◆ What this task involves ◆
Filter the records for lines holding the string "Intelligent".

◆ Stored records ◆
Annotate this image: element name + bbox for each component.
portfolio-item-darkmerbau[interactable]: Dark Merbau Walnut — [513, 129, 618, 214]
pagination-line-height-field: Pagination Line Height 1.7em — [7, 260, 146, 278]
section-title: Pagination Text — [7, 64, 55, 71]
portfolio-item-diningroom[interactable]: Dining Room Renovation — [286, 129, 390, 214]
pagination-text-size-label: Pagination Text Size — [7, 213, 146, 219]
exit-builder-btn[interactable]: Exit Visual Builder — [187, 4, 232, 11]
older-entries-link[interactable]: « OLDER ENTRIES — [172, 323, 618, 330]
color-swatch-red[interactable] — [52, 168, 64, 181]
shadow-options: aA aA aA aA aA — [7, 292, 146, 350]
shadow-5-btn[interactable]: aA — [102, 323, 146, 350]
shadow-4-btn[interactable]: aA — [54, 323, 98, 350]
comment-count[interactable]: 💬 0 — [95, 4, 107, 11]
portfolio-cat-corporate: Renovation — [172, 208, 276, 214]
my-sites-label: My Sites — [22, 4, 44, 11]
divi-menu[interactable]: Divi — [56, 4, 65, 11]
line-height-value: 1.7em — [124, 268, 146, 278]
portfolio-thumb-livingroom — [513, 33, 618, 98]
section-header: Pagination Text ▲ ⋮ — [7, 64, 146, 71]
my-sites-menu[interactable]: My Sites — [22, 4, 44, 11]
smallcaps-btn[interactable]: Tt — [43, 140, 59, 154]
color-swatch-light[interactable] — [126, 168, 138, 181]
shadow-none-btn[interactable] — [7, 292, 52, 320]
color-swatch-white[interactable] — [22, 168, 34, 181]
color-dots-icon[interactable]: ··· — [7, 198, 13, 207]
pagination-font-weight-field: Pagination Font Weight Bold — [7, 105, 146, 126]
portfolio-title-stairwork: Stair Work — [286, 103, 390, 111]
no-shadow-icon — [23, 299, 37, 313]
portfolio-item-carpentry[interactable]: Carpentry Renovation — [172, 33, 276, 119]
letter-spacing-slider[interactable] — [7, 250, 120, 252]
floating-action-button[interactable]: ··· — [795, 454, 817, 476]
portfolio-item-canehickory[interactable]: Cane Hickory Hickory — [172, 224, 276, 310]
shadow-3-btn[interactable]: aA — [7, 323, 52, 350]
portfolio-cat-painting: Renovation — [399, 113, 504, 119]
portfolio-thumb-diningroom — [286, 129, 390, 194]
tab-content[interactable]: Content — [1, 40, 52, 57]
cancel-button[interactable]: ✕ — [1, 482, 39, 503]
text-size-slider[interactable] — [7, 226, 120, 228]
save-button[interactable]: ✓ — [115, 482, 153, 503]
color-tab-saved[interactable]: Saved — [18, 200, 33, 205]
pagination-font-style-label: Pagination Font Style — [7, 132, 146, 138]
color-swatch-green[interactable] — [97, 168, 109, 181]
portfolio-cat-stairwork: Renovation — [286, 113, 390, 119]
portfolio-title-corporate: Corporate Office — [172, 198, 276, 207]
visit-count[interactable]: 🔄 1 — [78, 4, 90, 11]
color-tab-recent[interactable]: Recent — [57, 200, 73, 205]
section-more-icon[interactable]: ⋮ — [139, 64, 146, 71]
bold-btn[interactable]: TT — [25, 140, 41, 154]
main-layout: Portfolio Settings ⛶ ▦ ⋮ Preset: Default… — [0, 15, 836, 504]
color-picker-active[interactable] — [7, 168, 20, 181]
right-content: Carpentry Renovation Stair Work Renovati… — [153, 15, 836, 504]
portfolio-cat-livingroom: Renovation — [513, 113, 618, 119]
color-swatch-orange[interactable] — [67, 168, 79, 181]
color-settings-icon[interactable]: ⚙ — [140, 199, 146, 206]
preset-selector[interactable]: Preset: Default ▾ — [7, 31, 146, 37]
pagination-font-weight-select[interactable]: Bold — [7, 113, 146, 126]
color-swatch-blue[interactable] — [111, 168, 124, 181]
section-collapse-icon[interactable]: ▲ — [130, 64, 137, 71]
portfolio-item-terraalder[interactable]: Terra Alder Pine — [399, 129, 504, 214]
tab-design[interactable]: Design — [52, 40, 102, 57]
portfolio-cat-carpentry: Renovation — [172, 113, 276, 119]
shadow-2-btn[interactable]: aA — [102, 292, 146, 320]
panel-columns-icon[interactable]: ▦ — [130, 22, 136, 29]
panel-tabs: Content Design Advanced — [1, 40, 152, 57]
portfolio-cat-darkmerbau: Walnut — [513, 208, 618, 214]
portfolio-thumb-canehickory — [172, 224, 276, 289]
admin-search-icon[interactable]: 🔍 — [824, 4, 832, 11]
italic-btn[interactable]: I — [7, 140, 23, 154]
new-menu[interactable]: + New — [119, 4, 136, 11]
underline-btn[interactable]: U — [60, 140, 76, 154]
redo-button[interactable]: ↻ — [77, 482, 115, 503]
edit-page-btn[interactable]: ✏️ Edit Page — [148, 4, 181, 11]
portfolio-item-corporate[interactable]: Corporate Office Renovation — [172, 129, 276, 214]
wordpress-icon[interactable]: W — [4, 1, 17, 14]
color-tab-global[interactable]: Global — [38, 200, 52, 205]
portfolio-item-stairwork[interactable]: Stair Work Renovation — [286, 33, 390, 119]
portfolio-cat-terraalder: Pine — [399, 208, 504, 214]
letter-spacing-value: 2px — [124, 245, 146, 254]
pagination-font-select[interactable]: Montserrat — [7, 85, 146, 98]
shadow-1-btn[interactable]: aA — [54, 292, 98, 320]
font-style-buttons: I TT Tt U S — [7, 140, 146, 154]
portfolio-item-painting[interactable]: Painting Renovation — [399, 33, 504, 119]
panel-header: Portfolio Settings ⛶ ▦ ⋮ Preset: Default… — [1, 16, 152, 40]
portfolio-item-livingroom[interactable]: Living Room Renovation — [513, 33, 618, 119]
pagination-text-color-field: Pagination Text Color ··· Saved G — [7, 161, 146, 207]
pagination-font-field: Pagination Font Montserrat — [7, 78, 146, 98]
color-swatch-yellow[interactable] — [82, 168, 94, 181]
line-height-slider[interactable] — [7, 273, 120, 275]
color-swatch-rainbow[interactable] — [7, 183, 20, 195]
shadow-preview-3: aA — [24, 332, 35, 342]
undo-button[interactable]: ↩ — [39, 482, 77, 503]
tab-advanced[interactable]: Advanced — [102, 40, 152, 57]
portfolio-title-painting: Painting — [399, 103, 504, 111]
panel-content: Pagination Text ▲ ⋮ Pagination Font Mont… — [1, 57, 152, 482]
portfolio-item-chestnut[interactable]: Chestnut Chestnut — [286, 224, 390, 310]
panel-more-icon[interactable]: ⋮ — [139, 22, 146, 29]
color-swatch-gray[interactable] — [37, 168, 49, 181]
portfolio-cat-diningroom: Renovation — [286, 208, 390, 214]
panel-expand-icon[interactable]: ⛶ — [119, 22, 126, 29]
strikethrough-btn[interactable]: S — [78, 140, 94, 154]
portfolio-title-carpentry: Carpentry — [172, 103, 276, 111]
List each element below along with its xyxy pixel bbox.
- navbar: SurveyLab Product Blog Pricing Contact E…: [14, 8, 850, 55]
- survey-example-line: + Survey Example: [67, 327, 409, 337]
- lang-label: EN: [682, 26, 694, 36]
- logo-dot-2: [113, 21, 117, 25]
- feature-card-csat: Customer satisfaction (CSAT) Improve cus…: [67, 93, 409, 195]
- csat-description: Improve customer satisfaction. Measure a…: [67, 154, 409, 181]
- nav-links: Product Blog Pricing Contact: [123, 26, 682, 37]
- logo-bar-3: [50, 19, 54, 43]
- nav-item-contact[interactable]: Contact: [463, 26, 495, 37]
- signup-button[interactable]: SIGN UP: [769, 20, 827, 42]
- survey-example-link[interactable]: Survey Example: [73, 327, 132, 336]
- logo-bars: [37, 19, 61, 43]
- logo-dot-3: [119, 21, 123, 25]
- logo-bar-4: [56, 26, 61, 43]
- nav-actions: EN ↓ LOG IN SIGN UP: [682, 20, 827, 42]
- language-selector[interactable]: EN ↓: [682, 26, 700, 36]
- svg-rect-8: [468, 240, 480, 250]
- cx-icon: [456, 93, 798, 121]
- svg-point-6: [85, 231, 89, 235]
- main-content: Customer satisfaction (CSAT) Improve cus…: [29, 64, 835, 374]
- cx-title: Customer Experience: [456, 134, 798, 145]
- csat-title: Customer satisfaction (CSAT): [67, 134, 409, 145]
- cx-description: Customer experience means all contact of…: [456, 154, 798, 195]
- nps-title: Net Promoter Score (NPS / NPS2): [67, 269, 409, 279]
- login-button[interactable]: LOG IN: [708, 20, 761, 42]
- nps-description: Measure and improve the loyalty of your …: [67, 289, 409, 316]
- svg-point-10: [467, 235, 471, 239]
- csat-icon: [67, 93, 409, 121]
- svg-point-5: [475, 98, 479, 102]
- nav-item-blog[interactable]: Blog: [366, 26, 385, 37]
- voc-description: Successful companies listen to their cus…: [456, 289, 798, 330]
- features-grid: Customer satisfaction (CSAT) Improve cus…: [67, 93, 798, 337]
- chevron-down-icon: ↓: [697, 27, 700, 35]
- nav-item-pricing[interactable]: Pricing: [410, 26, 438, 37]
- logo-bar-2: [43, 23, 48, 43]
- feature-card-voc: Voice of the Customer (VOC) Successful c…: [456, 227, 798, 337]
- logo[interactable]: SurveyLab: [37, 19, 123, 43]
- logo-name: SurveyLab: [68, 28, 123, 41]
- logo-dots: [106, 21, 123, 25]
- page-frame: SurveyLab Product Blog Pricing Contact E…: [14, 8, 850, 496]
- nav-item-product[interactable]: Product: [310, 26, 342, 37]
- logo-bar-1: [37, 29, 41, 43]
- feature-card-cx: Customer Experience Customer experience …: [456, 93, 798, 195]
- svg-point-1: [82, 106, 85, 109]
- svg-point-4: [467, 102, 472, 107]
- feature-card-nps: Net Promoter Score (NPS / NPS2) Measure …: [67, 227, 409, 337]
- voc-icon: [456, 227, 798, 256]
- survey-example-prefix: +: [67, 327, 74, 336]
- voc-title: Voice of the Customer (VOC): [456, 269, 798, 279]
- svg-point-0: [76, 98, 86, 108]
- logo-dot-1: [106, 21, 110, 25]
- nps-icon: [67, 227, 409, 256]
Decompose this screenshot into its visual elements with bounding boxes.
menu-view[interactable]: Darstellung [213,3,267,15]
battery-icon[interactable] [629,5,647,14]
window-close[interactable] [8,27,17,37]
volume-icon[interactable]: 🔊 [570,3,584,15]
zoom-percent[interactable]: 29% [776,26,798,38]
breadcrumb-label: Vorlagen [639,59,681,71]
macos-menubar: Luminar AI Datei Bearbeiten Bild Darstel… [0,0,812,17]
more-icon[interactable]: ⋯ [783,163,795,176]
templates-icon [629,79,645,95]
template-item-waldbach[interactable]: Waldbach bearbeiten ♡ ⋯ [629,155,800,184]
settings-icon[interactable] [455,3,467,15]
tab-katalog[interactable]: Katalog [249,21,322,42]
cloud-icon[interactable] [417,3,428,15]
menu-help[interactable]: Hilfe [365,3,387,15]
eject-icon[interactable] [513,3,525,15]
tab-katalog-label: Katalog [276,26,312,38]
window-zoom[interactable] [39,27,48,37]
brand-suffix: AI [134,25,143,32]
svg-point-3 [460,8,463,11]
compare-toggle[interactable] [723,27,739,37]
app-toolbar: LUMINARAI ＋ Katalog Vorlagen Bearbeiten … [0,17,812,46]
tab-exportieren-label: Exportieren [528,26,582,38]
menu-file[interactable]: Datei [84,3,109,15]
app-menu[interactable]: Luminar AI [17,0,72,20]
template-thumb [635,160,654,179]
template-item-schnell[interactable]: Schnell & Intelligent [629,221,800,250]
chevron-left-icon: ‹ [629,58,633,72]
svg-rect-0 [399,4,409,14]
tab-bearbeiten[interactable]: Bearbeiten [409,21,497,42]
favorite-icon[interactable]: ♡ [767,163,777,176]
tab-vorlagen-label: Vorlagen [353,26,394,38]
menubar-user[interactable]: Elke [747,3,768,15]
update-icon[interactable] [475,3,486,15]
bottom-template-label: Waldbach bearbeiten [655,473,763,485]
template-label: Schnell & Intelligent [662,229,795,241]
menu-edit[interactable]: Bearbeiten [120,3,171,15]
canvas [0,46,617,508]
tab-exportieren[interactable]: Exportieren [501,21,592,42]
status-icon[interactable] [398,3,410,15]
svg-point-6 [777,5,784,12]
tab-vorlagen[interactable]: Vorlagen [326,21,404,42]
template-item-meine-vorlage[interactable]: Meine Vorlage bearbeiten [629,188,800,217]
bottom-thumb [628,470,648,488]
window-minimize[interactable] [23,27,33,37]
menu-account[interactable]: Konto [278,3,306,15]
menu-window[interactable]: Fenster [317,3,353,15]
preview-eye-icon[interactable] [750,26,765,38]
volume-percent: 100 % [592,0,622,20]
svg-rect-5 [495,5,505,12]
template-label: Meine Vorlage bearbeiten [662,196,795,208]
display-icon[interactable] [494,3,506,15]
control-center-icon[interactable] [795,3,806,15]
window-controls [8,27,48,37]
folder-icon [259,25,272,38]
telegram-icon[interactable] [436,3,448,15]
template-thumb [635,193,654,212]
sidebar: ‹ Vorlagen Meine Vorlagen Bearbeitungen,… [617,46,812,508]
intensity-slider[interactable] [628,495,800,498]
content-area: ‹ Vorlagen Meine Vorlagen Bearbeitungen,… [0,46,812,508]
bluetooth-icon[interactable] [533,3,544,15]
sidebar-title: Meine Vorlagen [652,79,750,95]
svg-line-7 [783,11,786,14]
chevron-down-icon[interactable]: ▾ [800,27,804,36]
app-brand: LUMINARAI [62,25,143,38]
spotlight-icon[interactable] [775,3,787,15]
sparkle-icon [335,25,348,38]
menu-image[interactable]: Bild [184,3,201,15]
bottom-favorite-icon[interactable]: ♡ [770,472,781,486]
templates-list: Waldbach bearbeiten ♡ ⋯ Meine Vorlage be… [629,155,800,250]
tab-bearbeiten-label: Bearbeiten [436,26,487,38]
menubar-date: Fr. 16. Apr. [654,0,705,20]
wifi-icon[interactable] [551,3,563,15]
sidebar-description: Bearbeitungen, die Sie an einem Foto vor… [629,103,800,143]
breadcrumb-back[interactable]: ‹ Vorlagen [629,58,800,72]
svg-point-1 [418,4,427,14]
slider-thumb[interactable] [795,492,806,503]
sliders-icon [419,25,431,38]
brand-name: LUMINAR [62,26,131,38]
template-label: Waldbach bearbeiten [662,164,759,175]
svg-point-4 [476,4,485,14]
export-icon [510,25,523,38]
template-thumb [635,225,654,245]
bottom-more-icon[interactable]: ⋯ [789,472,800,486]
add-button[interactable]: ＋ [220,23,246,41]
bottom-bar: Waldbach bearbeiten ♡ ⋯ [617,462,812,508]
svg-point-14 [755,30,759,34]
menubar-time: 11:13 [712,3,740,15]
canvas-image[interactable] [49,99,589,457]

◆ Task output ◆
template-item-schnell[interactable]: Schnell & Intelligent [629,221,800,250]
template-label: Schnell & Intelligent [662,229,795,241]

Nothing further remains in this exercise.